WEAVING A WEB by Marguerite Bouvard
A spider is working diligently before me
this Sunday morning. Long silken threads stretch
from its mouth, waving in each gust of air.
It’s like the game of hide and seek where
only a burst of unexpected light reveals the intricate,
ever changing pattern. It’s skill is in
its invisibility so that we can walk
through our morning without seeing
its handwork as we turn our attention
to the World Cup soccer match. Meanwhile
Iman Abou Omar is snatched from the sidewalk
as he walks home from his mosque in Milan,
vanished in the web that stretches
from Cairo to Amman, to Timisoara, Kabul,
Islamabad and Guantanamo. No one ever
sees this network of secret renditions
and detentions, an underworld
that pulses beneath our secured houses:
thousands hurled outside of time.
One of the things that fascinated me about this poem was that I discovered an early draft of the piece online, which elaborates on one of her secret themes--the forgetting of history--those stories that connect and anchor us to whatever we call home. Here's the way the original version ends:
thousands hooded, naked and hurled outside of time.

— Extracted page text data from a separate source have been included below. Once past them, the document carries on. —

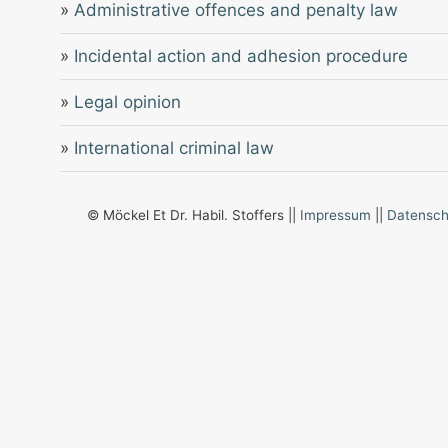
»
Administrative offences and penalty law
»
Incidental action and adhesion procedure
»
Legal opinion
»
International criminal law
© Möckel Et Dr. Habil. Stoffers ||
Impressum
||
Datensch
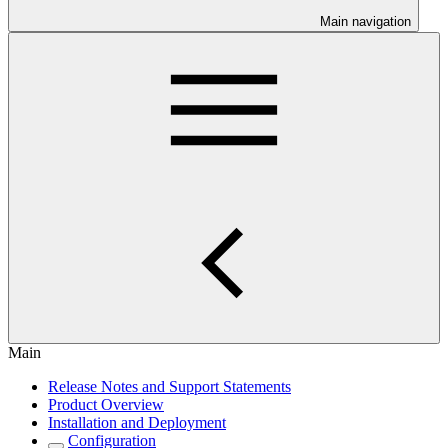
Main navigation
Main
Release Notes and Support Statements
Product Overview
Installation and Deployment
Configuration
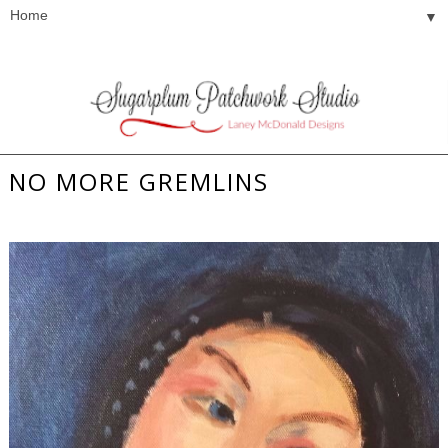
▼
NO MORE GREMLINS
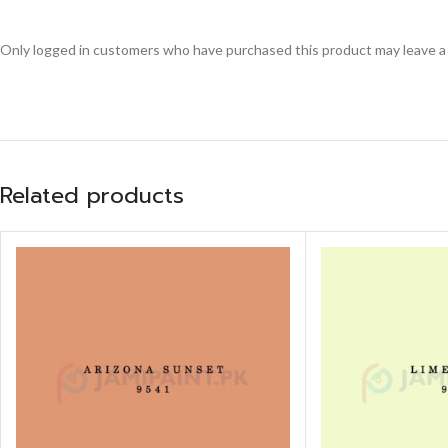
Only logged in customers who have purchased this product may leave a
Related products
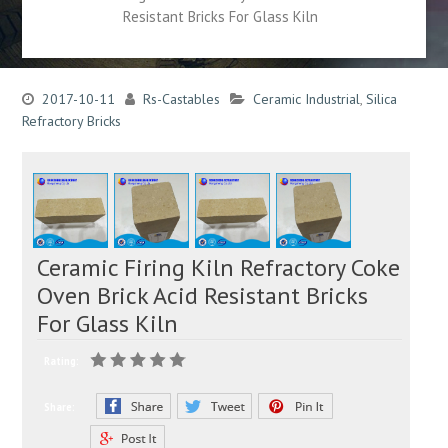
Resistant Bricks For Glass Kiln
2017-10-11
Rs-Castables
Ceramic Industrial
,
Silica
Refractory Bricks
Ceramic Firing Kiln Refractory Coke
Oven Brick Acid Resistant Bricks
For Glass Kiln
Rating:
Share:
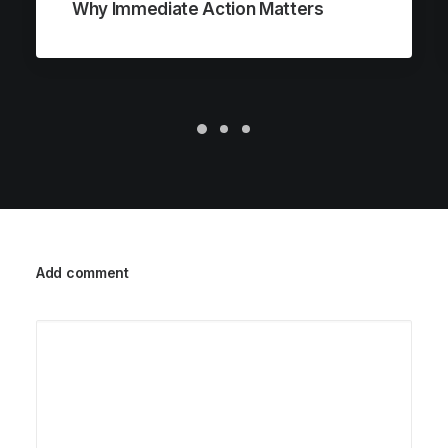
Why Immediate Action Matters
Add comment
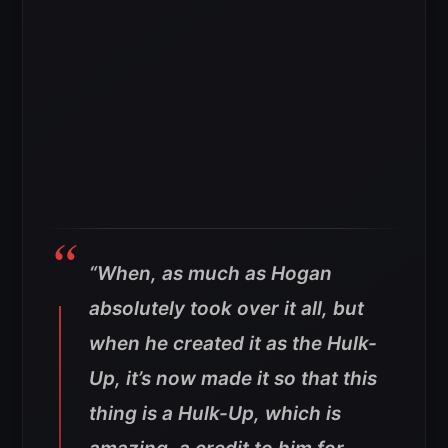
“When, as much as Hogan
absolutely took over it all, but
when he created it as the Hulk-
Up, it’s now made it so that this
thing is a Hulk-Up, which is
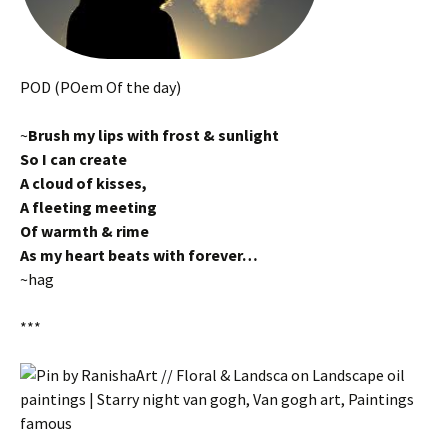
POD (POem Of the day)
~
Brush my lips with frost & sunlight
So I can create
A cloud of kisses,
A fleeting meeting
Of warmth & rime
As my heart beats with forever…
~hag
***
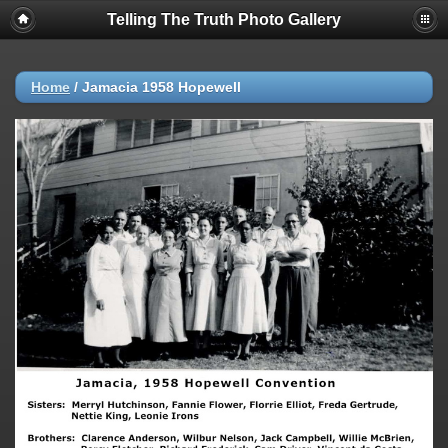
Telling The Truth Photo Gallery
Home
/
Jamacia 1958 Hopewell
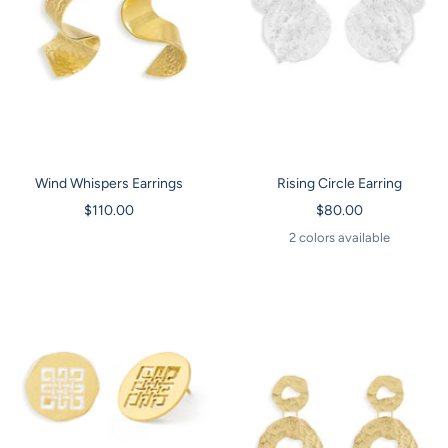
Wind Whispers Earrings
Rising Circle Earring
Sale
Sale
$110.00
$80.00
price
price
2 colors available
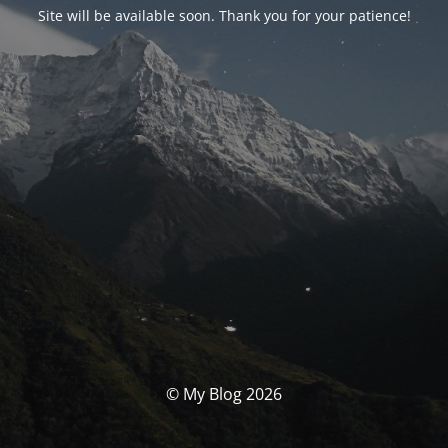
Site will be available soon. Thank you for your patience!
© My Blog 2026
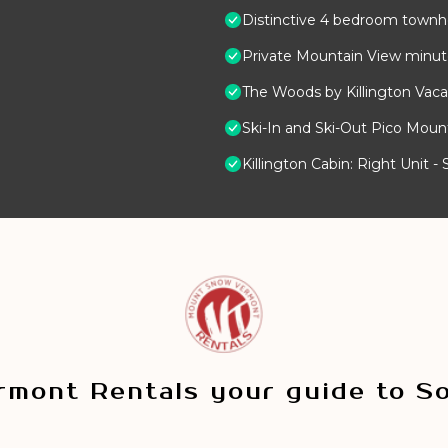
Distinctive 4 bedroom townho
Private Mountain View minutes
The Woods by Killington Vaca
Ski-In and Ski-Out Pico Mou
Killington Cabin: Right Unit 
mont Rentals your guide to S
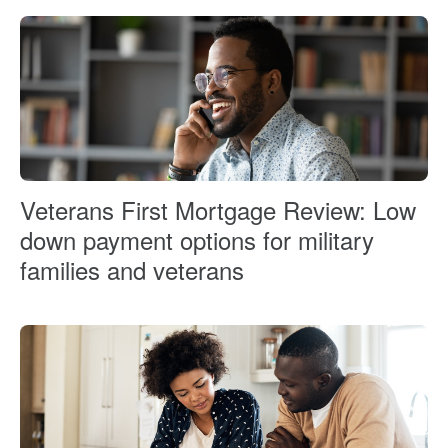
Veterans First Mortgage Review: Low
down payment options for military
families and veterans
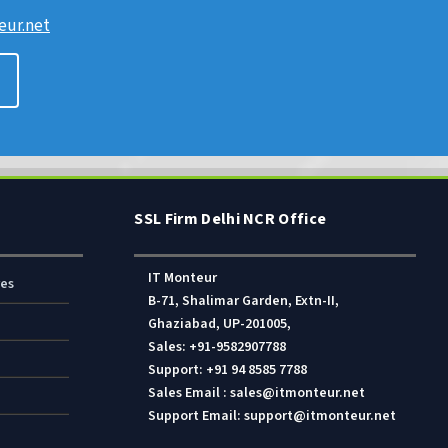
ur.net
SSL Firm Delhi NCR Office
IT Monteur
res
B-71, Shalimar Garden, Extn-II,
Ghaziabad, UP-201005,
Sales: +91-9582907788
Support: +91 94 8585 7788
Sales Email : sales@itmonteur.net
Support Email: support@itmonteur.net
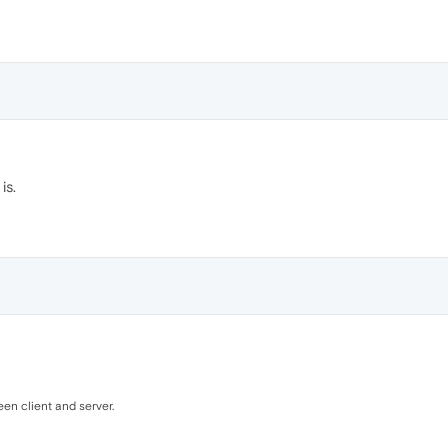
is.
een client and server.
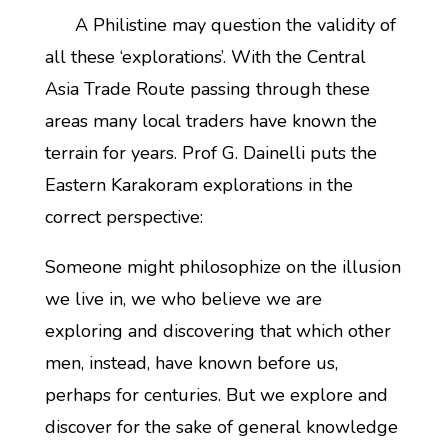
A Philistine may question the validity of
all these ‘explorations’. With the Central
Asia Trade Route passing through these
areas many local traders have known the
terrain for years. Prof G. Dainelli puts the
Eastern Karakoram explorations in the
correct perspective:
Someone might philosophize on the illusion
we live in, we who believe we are
exploring and discovering that which other
men, instead, have known before us,
perhaps for centuries. But we explore and
discover for the sake of general knowledge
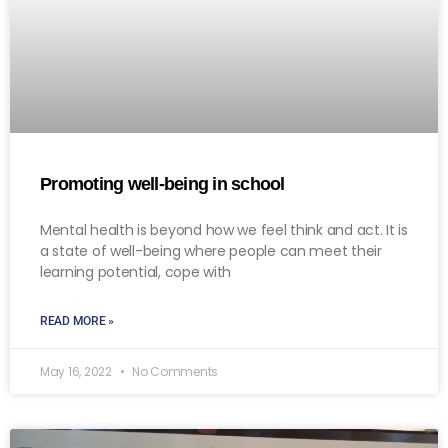
Promoting well-being in school
Mental health is beyond how we feel think and act. It is
a state of well-being where people can meet their
learning potential, cope with
READ MORE »
May 16, 2022
No Comments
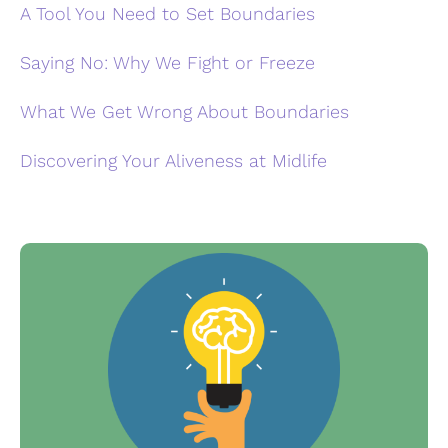
A Tool You Need to Set Boundaries
Saying No: Why We Fight or Freeze
What We Get Wrong About Boundaries
Discovering Your Aliveness at Midlife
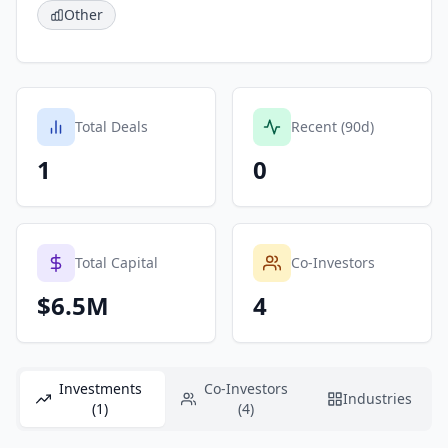
Other
Total Deals
Recent (90d)
1
0
Total Capital
Co-Investors
$6.5M
4
Investments
Co-Investors
Industries
(1)
(4)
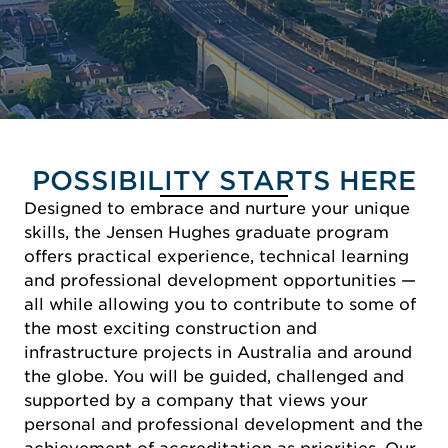
POSSIBILITY STARTS HERE
Designed to embrace and nurture your unique
skills, the Jensen Hughes graduate program
offers practical experience, technical learning
and professional development opportunities —
all while allowing you to contribute to some of
the most exciting construction and
infrastructure projects in Australia and around
the globe. You will be guided, challenged and
supported by a company that views your
personal and professional development and the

I remember meeting a young German in the early 70s
when the history books were still cleansed.
I asked him about Auschwitz, Buchenwald,
and Dora Nordhausen. He looked at me
bewildered, answering What Camps?
In some sense, what Bouvard proposes is that, contrary to the idea of literary immortality (another form of being "hurled outside of time"), we need ways of imbricating ourselves in our time, to know our (collective) moment. In this sense, it is part of that globalist poetic that I wrote about in relation to "Children of Men."